Sunday, November 7, 2021


He smiled. His teeth were small and clean
But crooked and vaguely faded.
There’s a partner to that story.

There was a man who was a good
Liar, which means good at lying,
But he had a good heart as well

And strove to use his gift for good,
To tell the lies people needed.
One day he noticed a goddess

Out hunting for the sport of it—
Deer, people, all the same to her,
Which she considered only fair.

When he came upon her, she had
Her golden bow drawn, a young child
In her sights. That child’s not human,

The good liar called out to her,
And when she swiveled her fine head
And pierced him with her grey-eyed gaze,

He quickly made up a good lie,
Not his best, but just good enough
To give the child time to run off.

Divinity can’t be fooled long,
And when the goddess realized
She’d been tricked, she shot him instead,

And when the gods are furious,
They don’t let you die easily.
They come up with something grisly,

Or saddle you with some weird curse.
The goddess’s poisoned arrow
Cursed the good liar to never

Be able to talk but in tales
And worse, to always be believed.
When he realized he wasn’t dead,

The good liar went home relieved
But somewhat confused. When he tried
To tell people what had happened,

Only preposterous stories
About shipwrecks and foreign wars
Came out of his mouth.
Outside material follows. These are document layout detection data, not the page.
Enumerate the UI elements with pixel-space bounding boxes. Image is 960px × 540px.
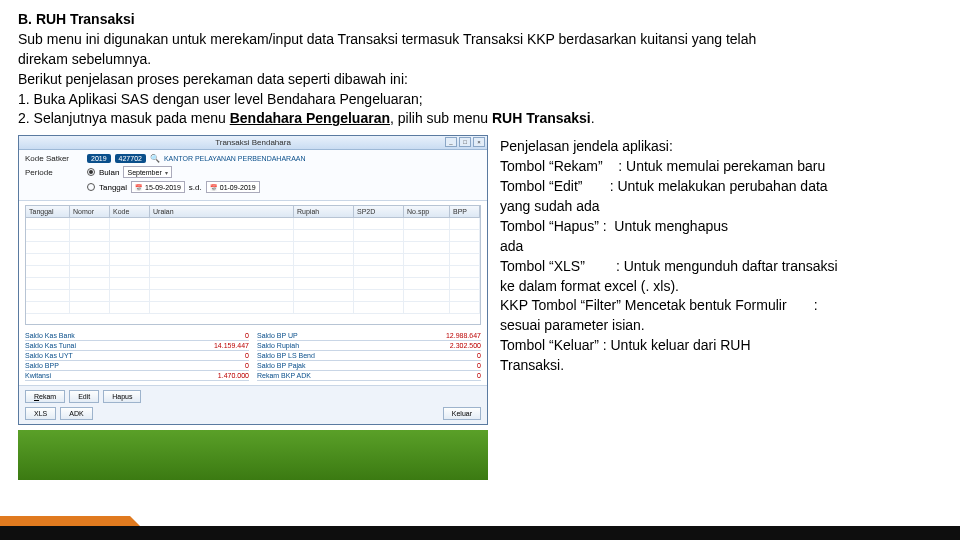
year-chip[interactable]: 2019 (87, 154, 111, 163)
explain-hapus: Tombol “Hapus” : Untuk menghapus (500, 217, 942, 236)
date-to-value: 01-09-2019 (220, 184, 256, 191)
hapus-button[interactable]: Hapus (103, 390, 141, 403)
bal-kwitansi-value: 1.470.000 (199, 372, 249, 379)
window-max-button[interactable]: □ (459, 137, 471, 147)
step-2e: . (591, 110, 595, 126)
bal-bp-pajak-value: 0 (431, 362, 481, 369)
explain-edit-2: yang sudah ada (500, 197, 942, 216)
balances-panel: Saldo Kas Bank0 Saldo Kas Tunai14.159.44… (19, 329, 487, 385)
intro-line-1b: direkam sebelumnya. (18, 50, 942, 69)
bal-kas-tunai-value: 14.159.447 (199, 342, 249, 349)
radio-tanggal[interactable] (87, 183, 95, 191)
bal-rupiah-value: 2.302.500 (431, 342, 481, 349)
explain-filter: KKP Tombol “Filter” Mencetak bentuk Form… (500, 296, 942, 315)
date-to[interactable]: 01-09-2019 (206, 181, 260, 193)
sd-label: s.d. (189, 183, 202, 192)
document-intro: B. RUH Transaksi Sub menu ini digunakan … (0, 0, 960, 135)
step-2c: , pilih sub menu (390, 110, 492, 126)
explain-hapus-2: ada (500, 237, 942, 256)
table-row[interactable] (26, 290, 480, 302)
explain-xls-2: ke dalam format excel (. xls). (500, 277, 942, 296)
bal-kas-uyt-value: 0 (199, 352, 249, 359)
date-from-value: 15-09-2019 (145, 184, 181, 191)
bal-kas-bank-value: 0 (199, 332, 249, 339)
bal-bp-up-value: 12.988.647 (431, 332, 481, 339)
keluar-button[interactable]: Keluar (443, 407, 481, 420)
kode-satker-label: Kode Satker (25, 154, 83, 163)
window-title: Transaksi Bendahara (215, 138, 291, 147)
col-tanggal[interactable]: Tanggal (26, 206, 70, 217)
table-row[interactable] (26, 230, 480, 242)
table-row[interactable] (26, 254, 480, 266)
satker-code-chip[interactable]: 427702 (115, 154, 146, 163)
rekam-button[interactable]: Rekamdocument.currentScript.previousElem… (25, 390, 65, 403)
grid-body (26, 218, 480, 321)
window-close-button[interactable]: × (473, 137, 485, 147)
grid-header: Tanggal Nomor Kode Uraian Rupiah SP2D No… (26, 206, 480, 218)
step-2d: RUH Transaksi (492, 110, 591, 126)
edit-button[interactable]: Edit (69, 390, 99, 403)
bal-kas-tunai-label: Saldo Kas Tunai (25, 342, 199, 349)
bulan-combo[interactable]: September (123, 166, 171, 178)
col-sp2d[interactable]: SP2D (354, 206, 404, 217)
footer-bar (0, 526, 960, 540)
section-heading: B. RUH Transaksi (18, 11, 135, 27)
col-bpp[interactable]: BPP (450, 206, 480, 217)
intro-line-1: Sub menu ini digunakan untuk merekam/inp… (18, 30, 942, 49)
app-window: Transaksi Bendahara _ □ × Kode Satker 20… (18, 135, 488, 425)
button-bar-2: XLS ADK Keluar (19, 407, 487, 424)
window-titlebar[interactable]: Transaksi Bendahara _ □ × (19, 136, 487, 150)
explanation-text: Penjelasan jendela aplikasi: Tombol “Rek… (500, 135, 942, 425)
bal-ls-bend-value: 0 (431, 352, 481, 359)
adk-button[interactable]: ADK (60, 407, 92, 420)
bal-bp-pajak-label: Saldo BP Pajak (257, 362, 431, 369)
bulan-value: September (127, 169, 161, 176)
table-row[interactable] (26, 278, 480, 290)
bal-bkp-adk-label: Rekam BKP ADK (257, 372, 431, 379)
xls-button[interactable]: XLS (25, 407, 56, 420)
radio-bulan-label: Bulan (99, 168, 119, 177)
col-rupiah[interactable]: Rupiah (294, 206, 354, 217)
table-row[interactable] (26, 302, 480, 314)
col-kode[interactable]: Kode (110, 206, 150, 217)
date-from[interactable]: 15-09-2019 (131, 181, 185, 193)
col-uraian[interactable]: Uraian (150, 206, 294, 217)
col-nospp[interactable]: No.spp (404, 206, 450, 217)
step-2b: Bendahara Pengeluaran (230, 110, 390, 126)
filter-panel: Kode Satker 2019 427702 🔍 KANTOR PELAYAN… (19, 150, 487, 201)
footer-accent (0, 516, 130, 526)
col-nomor[interactable]: Nomor (70, 206, 110, 217)
satker-name: KANTOR PELAYANAN PERBENDAHARAAN (164, 155, 306, 162)
explain-filter-2: sesuai parameter isian. (500, 316, 942, 335)
transaction-grid[interactable]: Tanggal Nomor Kode Uraian Rupiah SP2D No… (25, 205, 481, 325)
radio-tanggal-label: Tanggal (99, 183, 127, 192)
bal-bpp-label: Saldo BPP (25, 362, 199, 369)
step-2: 2. Selanjutnya masuk pada menu Bendahara… (18, 109, 942, 128)
explain-keluar: Tombol “Keluar” : Untuk keluar dari RUH (500, 336, 942, 355)
table-row[interactable] (26, 266, 480, 278)
explain-keluar-2: Transaksi. (500, 356, 942, 375)
explain-xls: Tombol “XLS” : Untuk mengunduh daftar tr… (500, 257, 942, 276)
window-min-button[interactable]: _ (445, 137, 457, 147)
bal-bp-up-label: Saldo BP UP (257, 332, 431, 339)
table-row[interactable] (26, 242, 480, 254)
bal-ls-bend-label: Saldo BP LS Bend (257, 352, 431, 359)
bal-bpp-value: 0 (199, 362, 249, 369)
intro-line-2: Berikut penjelasan proses perekaman data… (18, 70, 942, 89)
bal-kwitansi-label: Kwitansi (25, 372, 199, 379)
step-2a: 2. Selanjutnya masuk pada menu (18, 110, 230, 126)
decorative-background (18, 430, 488, 480)
step-1: 1. Buka Aplikasi SAS dengan user level B… (18, 90, 942, 109)
bal-kas-uyt-label: Saldo Kas UYT (25, 352, 199, 359)
table-row[interactable] (26, 218, 480, 230)
explain-edit: Tombol “Edit” : Untuk melakukan perubaha… (500, 177, 942, 196)
bal-bkp-adk-value: 0 (431, 372, 481, 379)
bal-rupiah-label: Saldo Rupiah (257, 342, 431, 349)
radio-bulan[interactable] (87, 168, 95, 176)
periode-label: Periode (25, 168, 83, 177)
explain-heading: Penjelasan jendela aplikasi: (500, 137, 942, 156)
button-bar: Rekamdocument.currentScript.previousElem… (19, 385, 487, 407)
explain-rekam: Tombol “Rekam” : Untuk memulai perekaman… (500, 157, 942, 176)
bal-kas-bank-label: Saldo Kas Bank (25, 332, 199, 339)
Everyone

Believed every wild thing he said.
He insisted he was fibbing,
He couldn’t help making things up,

But they put their faith in his tales,
And rushed off to plunder shipwrecks,
And rushed off to fight foreign wars.

Every time he opened his mouth,
Some awful fantasy popped out
That everybody acted on,

So that the good liar became,
Entirely against his will,
A very bad liar indeed,

Until one day, begging someone
To understand he told stories,
That’s all, just stories, worth nothing,

Somehow he made the grave mistake
Of telling of a truth teller
Who could eat lead and excrete gold.

In minutes he was filled with lead,
And so ended the good liar.
The small teeth gleamed. Bad liar, me.